### About this task
Images within the entries are to be omitted; the remainder must be reproduced exactly.

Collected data
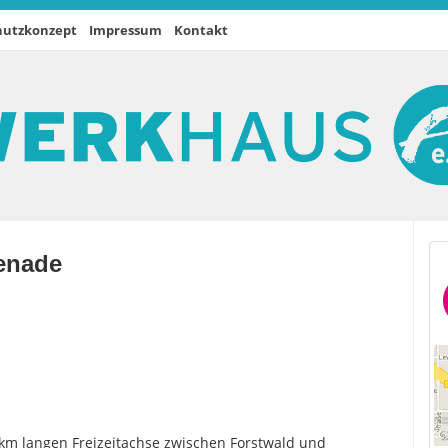
hutzkonzept
Impressum
Kontakt
menade
 km langen Freizeitachse zwischen Forstwald und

### Solution to the problem
hutzkonzept
Impressum
Kontakt
menade
 km langen Freizeitachse zwischen Forstwald und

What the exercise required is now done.